Automatic headless execution
Mask list
The PDF comparison keyword can take a list of masks as inputs. As previously mentioned, as of right now, keywords themselves contain the masks to be applied during comparison.
This means that the mask list is a series of keywords containing the masks to apply. For instance, assuming I’ve designed two masks inside two keywords named “Mask1” and “Mask2”, I can pass these masks as an input of the PDF_compare in a plan.
It will be a comma-separated list:
In addition, the page order option can be passed via the box “unsortedPageTolerance”.
Extracted text
If you’ve checked the extraction text box in either an Anchor or an Exclude region’s definition, the corresponding content will be exposed in the PDF_compare output with the name of the region as a key and the extracted text as a value:
Advanced scenarios summary
The following diagram taken out of the attached slides summarizes the most advanced comparison use cases:

Plugin installation
Assuming you’re running a properly licensed installation of step Enterprise Edition, there’s no need to install the plugin itself, as it comes prepackaged as part of the distribution.

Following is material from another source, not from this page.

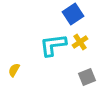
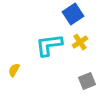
cyan L-shape: moved 4 px left
gray square: moved 4 px down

We currently recommend installing ghost script version 9.22 on your controller and agents. GS is available here for download.
Environment properties
Two properties need to be defined within step’s configuration file called step.properties and located in the conf folder of the controller:
plugins.pdftest.gsexe=/path/to/ghost/script
plugins.pdftest.scenariodir=/path/to/pdf/folder
In order to scale executions on agents, GS will also have to be installed on each agent host, and the same properties will have to be set within the corresponding AgentConf.json files, under their respective “conf/” folders.
"properties":{
"plugins.pdftest.gsexe" : "/path/to/ghost/script",
"plugins.pdftest.scenariodir" : "/path/to/pdf/folder"
}
Special keyword “PDF Compare”
A special pre-created keyword is available starting with version 3.8.0 of step. In the event that the keyword is not present, you can create a new one using the keyword type PDF Test.
The keyword PDF Compare is a generic (i.e reusable) keyword in the sense that PDF Files can be passed dynamically as expected and actual document inputs. In addition, the list of masks to be applied during comparison is also a dynamic input. This means that the same keyword can be used for all PDF comparisons in your projects.